The Strait of Hormuz may be reopening, but don’t tell tanker owners the crisis is over.
They’re making too much money.
As Middle Eastern producers scramble to move crude that has spent months stranded in the Persian Gulf, tanker rates have exploded higher, turning a slow return to normal into a windfall for shipping companies.
According to Reuters, the cost of hiring a tanker in the Gulf has nearly doubled in just a week, jumping from around $106,000 per day to more than $190,000 per day. For some very large crude carriers (VLCCs) hauling cargoes through Hormuz, daily earnings have surged to nearly $470,000—a level that would have seemed absurd before the war began.
Oil prices have spent much of the past week falling as traders price in the return of Middle Eastern supply, with Brent futures trading at $77 on Tuesday afternoon. Meanwhile, the people actually moving that oil are charging some of the highest rates seen during the entire crisis.

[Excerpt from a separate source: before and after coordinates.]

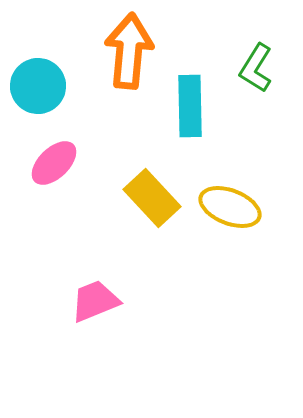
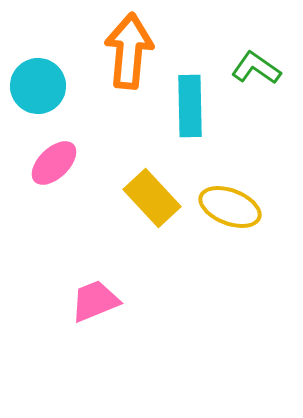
green L-shape: rotated 93 degrees clockwise
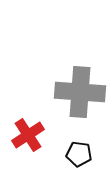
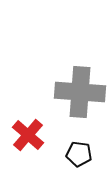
red cross: rotated 16 degrees counterclockwise
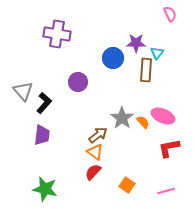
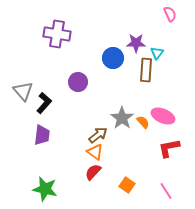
pink line: rotated 72 degrees clockwise
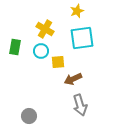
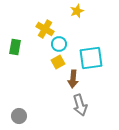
cyan square: moved 9 px right, 20 px down
cyan circle: moved 18 px right, 7 px up
yellow square: rotated 24 degrees counterclockwise
brown arrow: rotated 60 degrees counterclockwise
gray circle: moved 10 px left
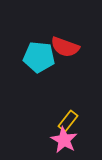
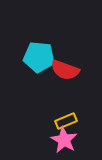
red semicircle: moved 23 px down
yellow rectangle: moved 2 px left; rotated 30 degrees clockwise
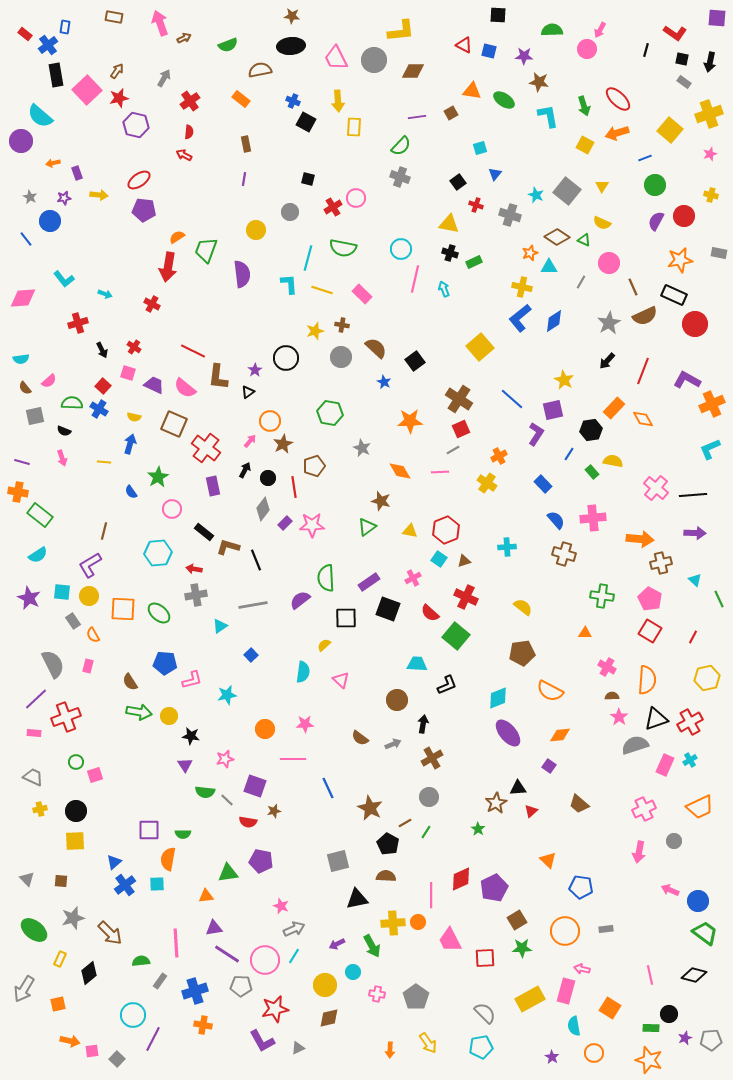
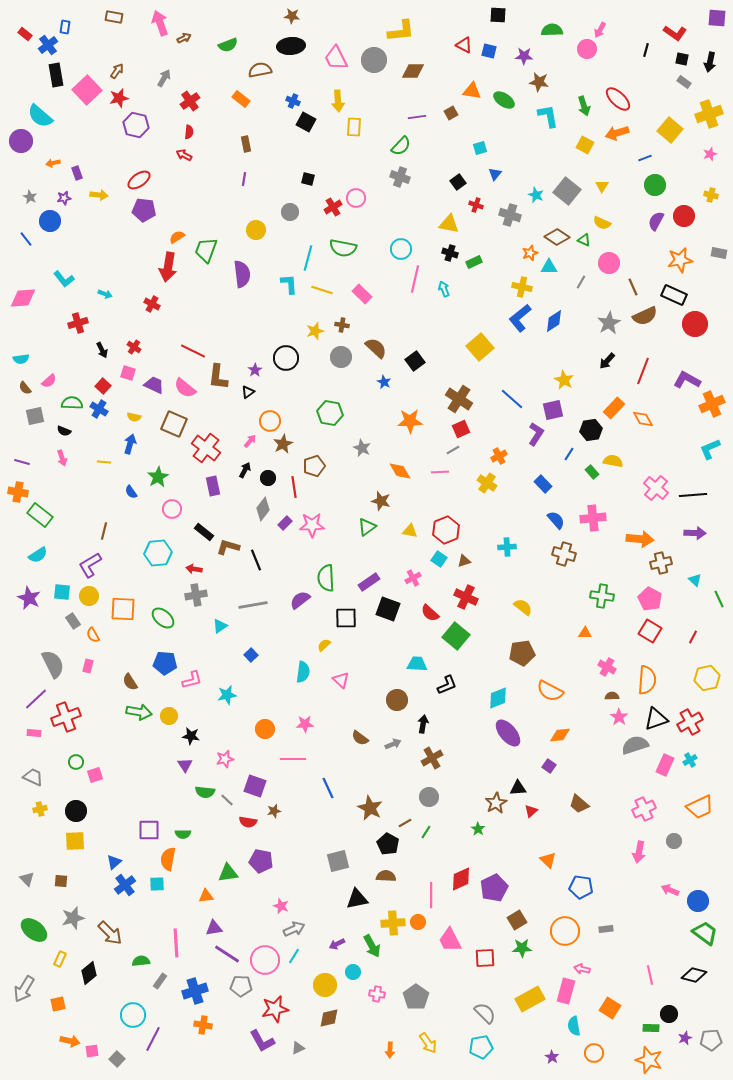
green ellipse at (159, 613): moved 4 px right, 5 px down
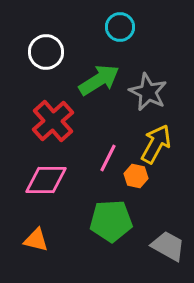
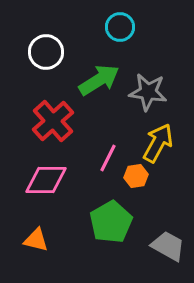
gray star: rotated 18 degrees counterclockwise
yellow arrow: moved 2 px right, 1 px up
orange hexagon: rotated 20 degrees counterclockwise
green pentagon: moved 1 px down; rotated 27 degrees counterclockwise
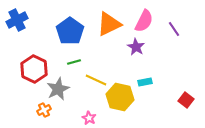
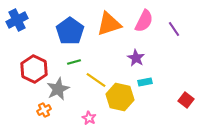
orange triangle: rotated 8 degrees clockwise
purple star: moved 11 px down
yellow line: rotated 10 degrees clockwise
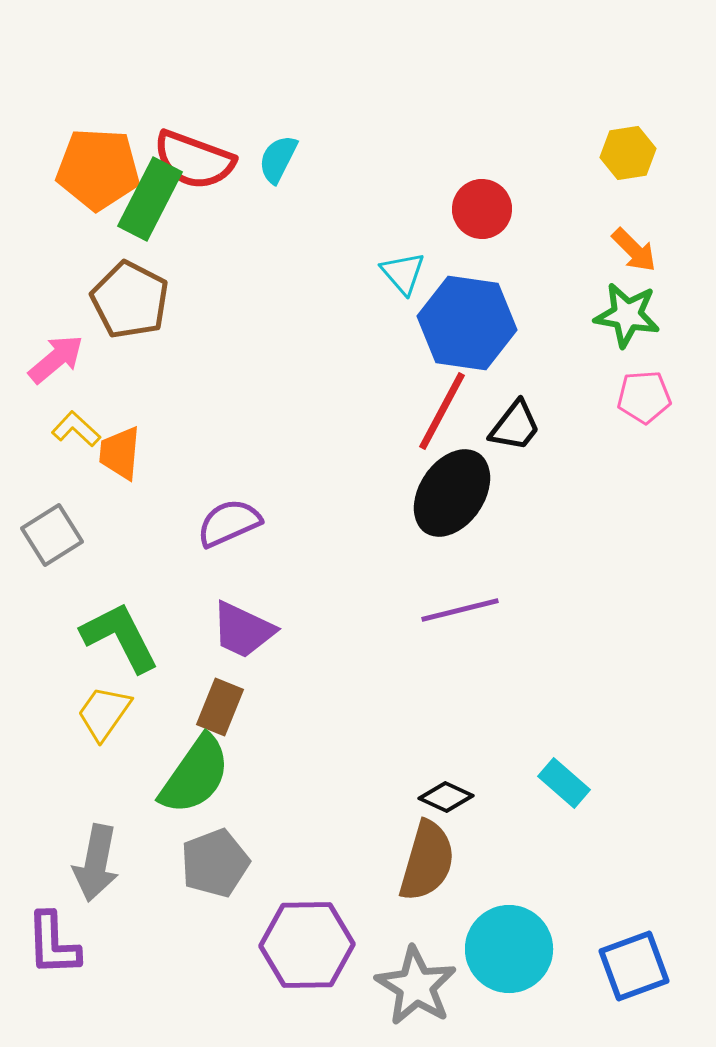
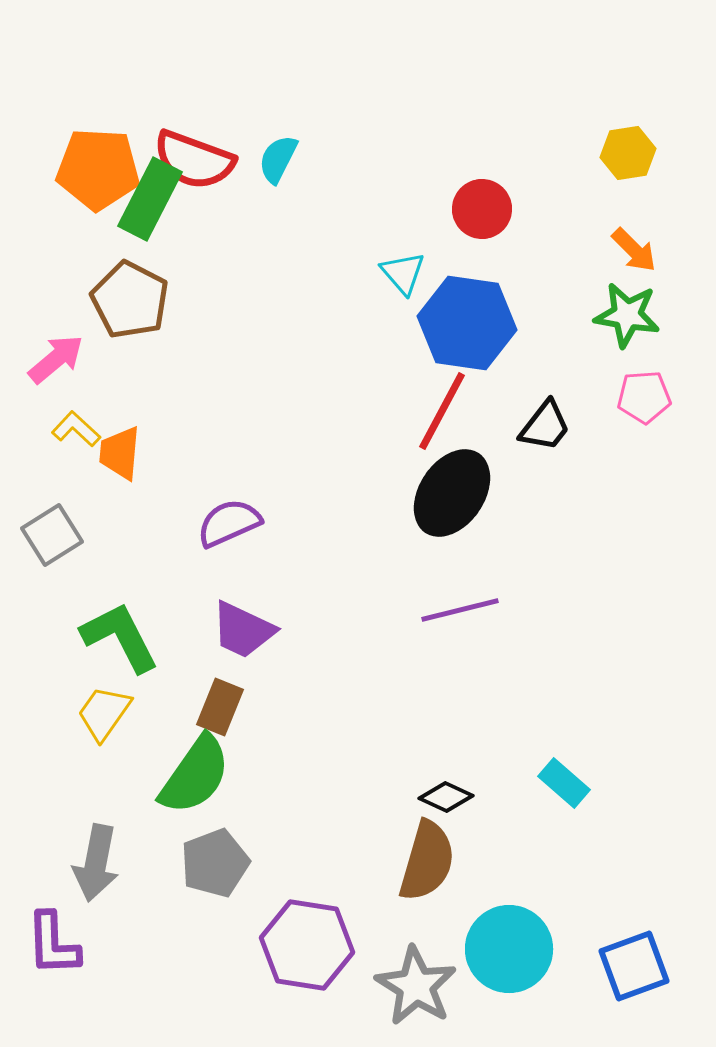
black trapezoid: moved 30 px right
purple hexagon: rotated 10 degrees clockwise
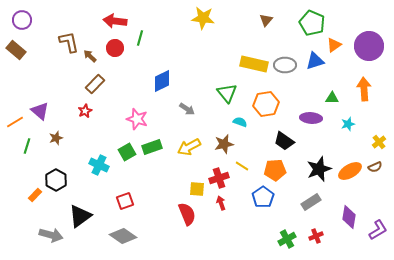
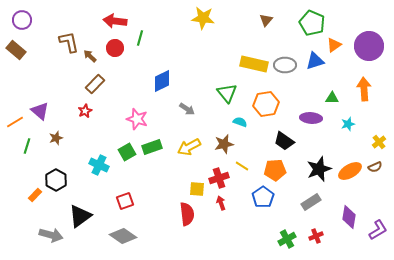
red semicircle at (187, 214): rotated 15 degrees clockwise
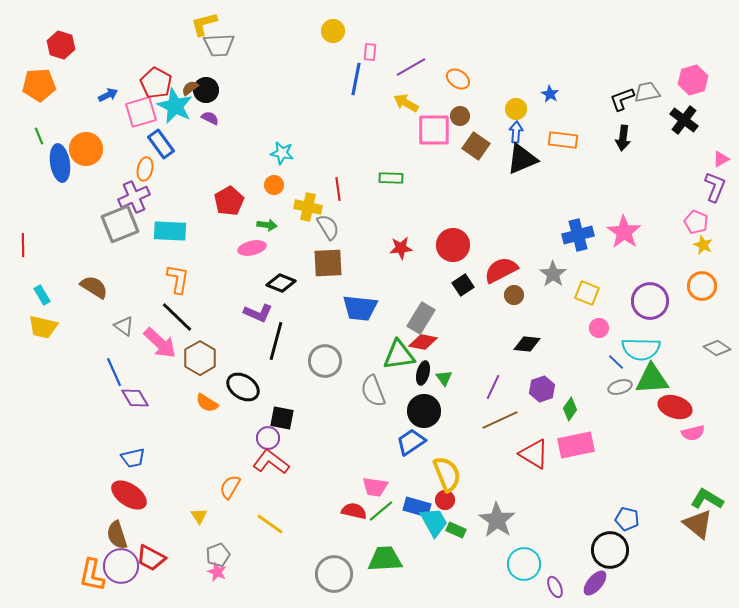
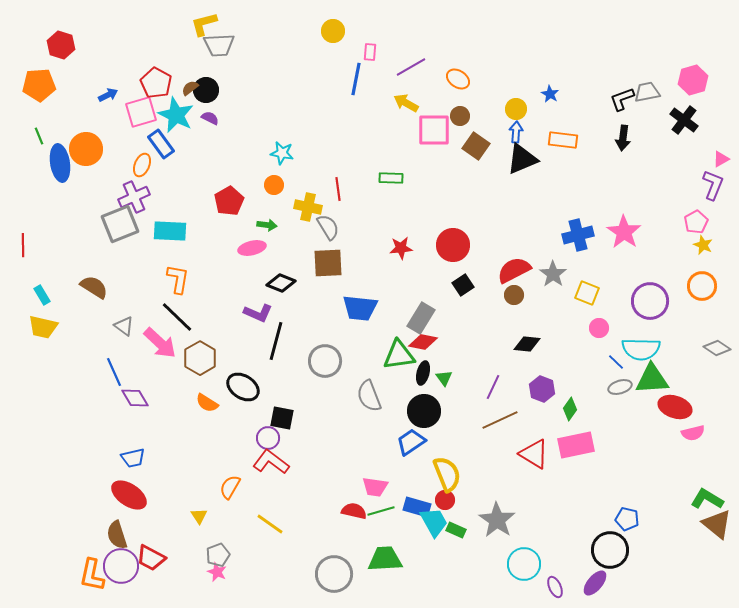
cyan star at (175, 106): moved 1 px right, 9 px down
orange ellipse at (145, 169): moved 3 px left, 4 px up; rotated 10 degrees clockwise
purple L-shape at (715, 187): moved 2 px left, 2 px up
pink pentagon at (696, 222): rotated 20 degrees clockwise
red semicircle at (501, 270): moved 13 px right
purple hexagon at (542, 389): rotated 20 degrees counterclockwise
gray semicircle at (373, 391): moved 4 px left, 5 px down
green line at (381, 511): rotated 24 degrees clockwise
brown triangle at (698, 524): moved 19 px right
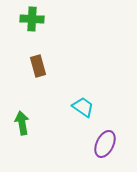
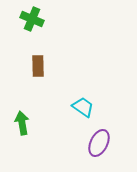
green cross: rotated 20 degrees clockwise
brown rectangle: rotated 15 degrees clockwise
purple ellipse: moved 6 px left, 1 px up
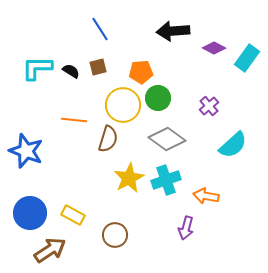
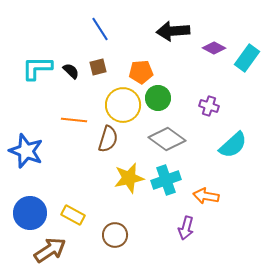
black semicircle: rotated 12 degrees clockwise
purple cross: rotated 30 degrees counterclockwise
yellow star: rotated 16 degrees clockwise
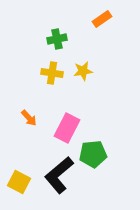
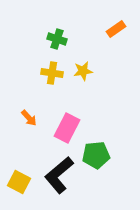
orange rectangle: moved 14 px right, 10 px down
green cross: rotated 30 degrees clockwise
green pentagon: moved 3 px right, 1 px down
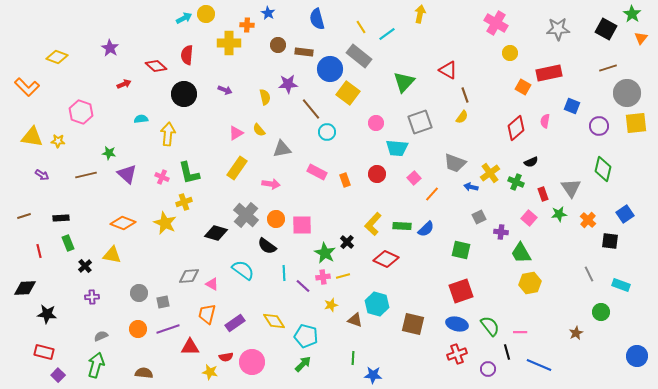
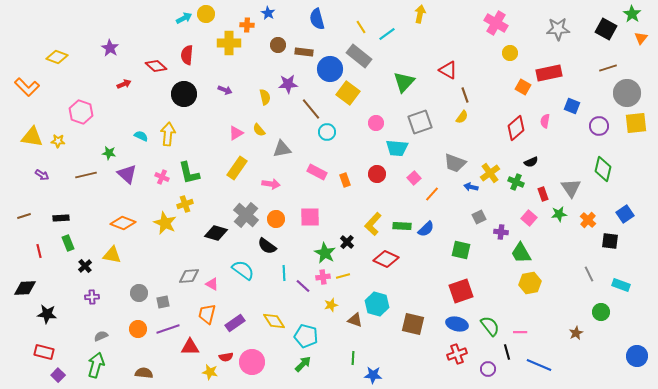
cyan semicircle at (141, 119): moved 17 px down; rotated 32 degrees clockwise
yellow cross at (184, 202): moved 1 px right, 2 px down
pink square at (302, 225): moved 8 px right, 8 px up
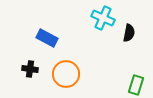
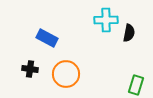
cyan cross: moved 3 px right, 2 px down; rotated 25 degrees counterclockwise
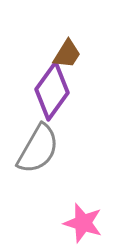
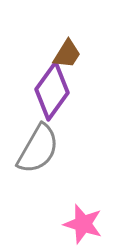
pink star: moved 1 px down
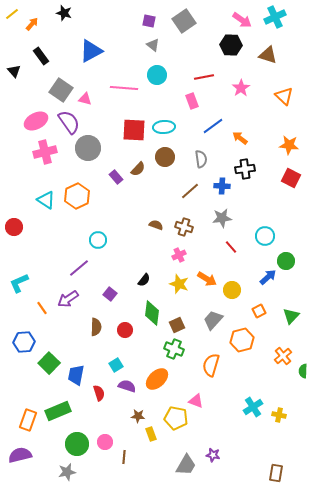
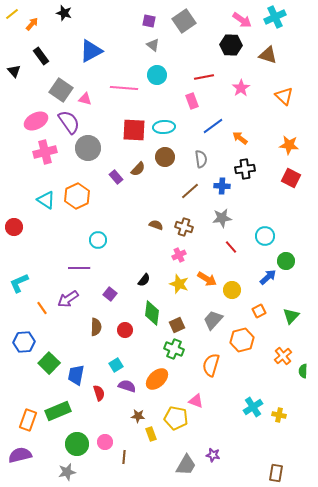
purple line at (79, 268): rotated 40 degrees clockwise
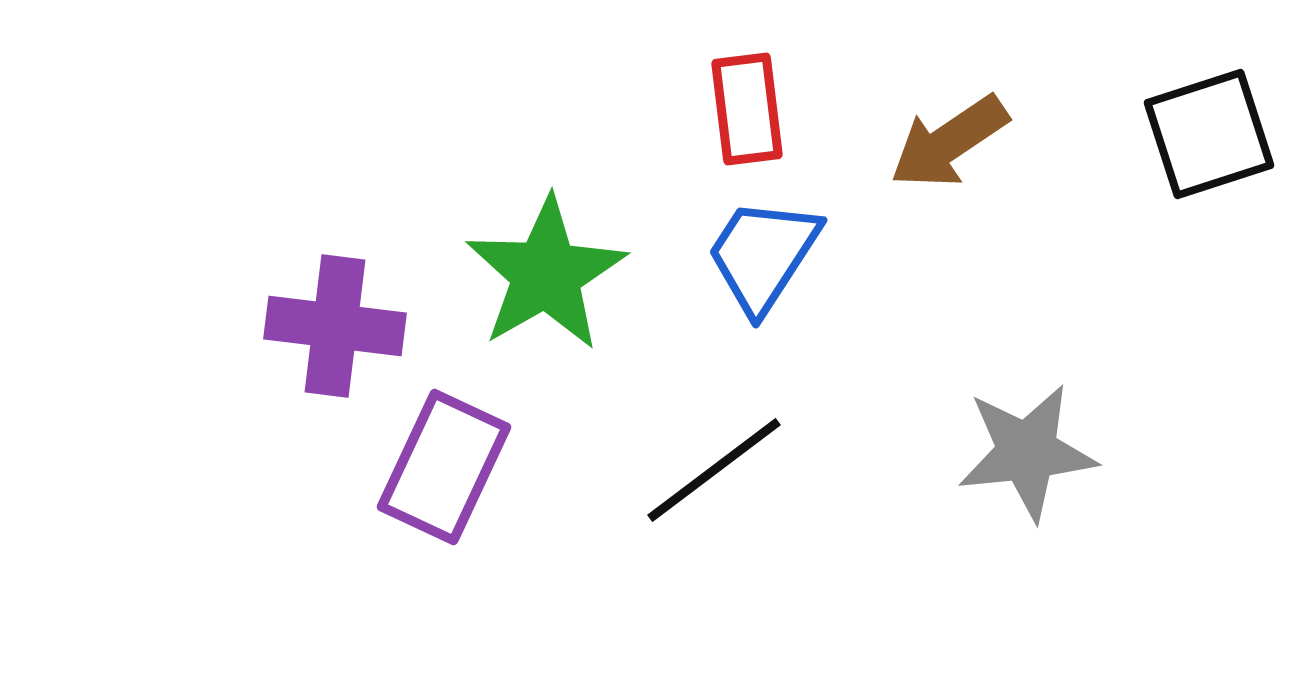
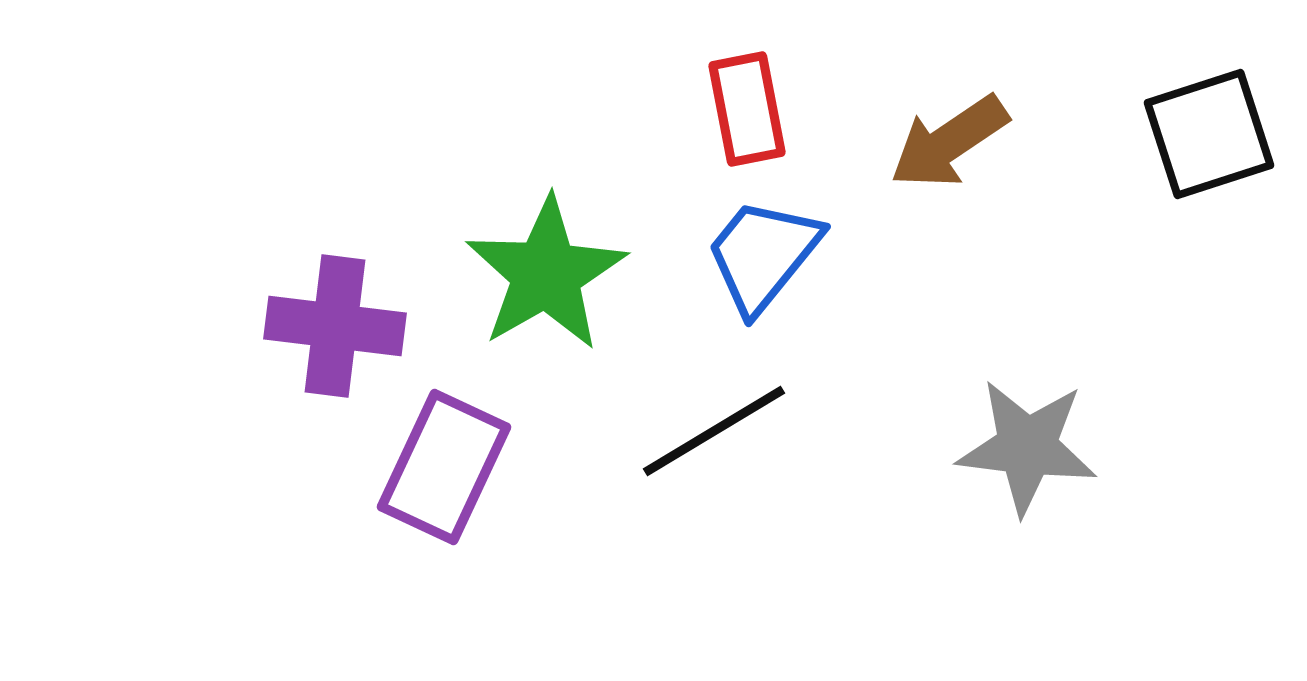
red rectangle: rotated 4 degrees counterclockwise
blue trapezoid: rotated 6 degrees clockwise
gray star: moved 5 px up; rotated 13 degrees clockwise
black line: moved 39 px up; rotated 6 degrees clockwise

There still aren’t enough ships.
Even after Iran lifted its effective blockade last week as part of the 60-day ceasefire agreement with the United States, traffic through Hormuz remains well below normal levels. Before the war began in late February, roughly 125 ships passed through the chokepoint each day. Current traffic remains a fraction of that.
At the same time, roughly 100 tankers are still trapped inside the Gulf carrying cargoes loaded during the conflict.
Now producers want their barrels moving again.
Abu Dhabi’s ADNOC has been aggressively marketing crude cargoes, while refiners in major importing nations such as India are seeking additional Middle Eastern supplies after months of disruption. The result is a sudden surge in demand for ships just as vessel availability remains unusually tight.
The futures market has largely moved on from the crisis, but the shipping market clearly hasn’t.
Until more vessels begin moving through the world’s most important oil chokepoint, tanker owners may remain among the biggest winners of a conflict that cost almost everyone else dearly.